AIM OF THE EXERCISE> Identify all lines in the data containing the string "with". Copy them out.

RECORDS SHOWN>
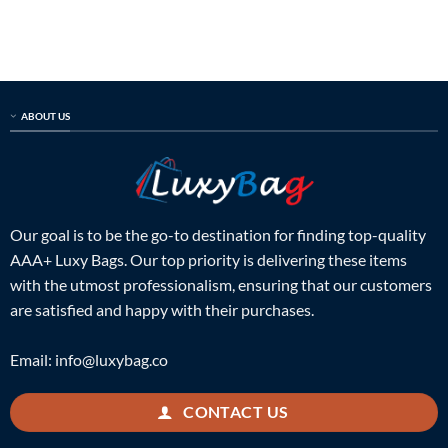
out of 5
out of 5
was:
is:
was:
is:
$699.00.
$215.00.
$899.00.
$249.00.
ABOUT US
Our goal is to be the go-to destination for finding top-quality
AAA+ Luxy Bags. Our top priority is delivering these items
with the utmost professionalism, ensuring that our customers
are satisfied and happy with their purchases.
Email:
info@luxybag.co
CONTACT US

ANSWER BOX>
with the utmost professionalism, ensuring that our customers
are satisfied and happy with their purchases.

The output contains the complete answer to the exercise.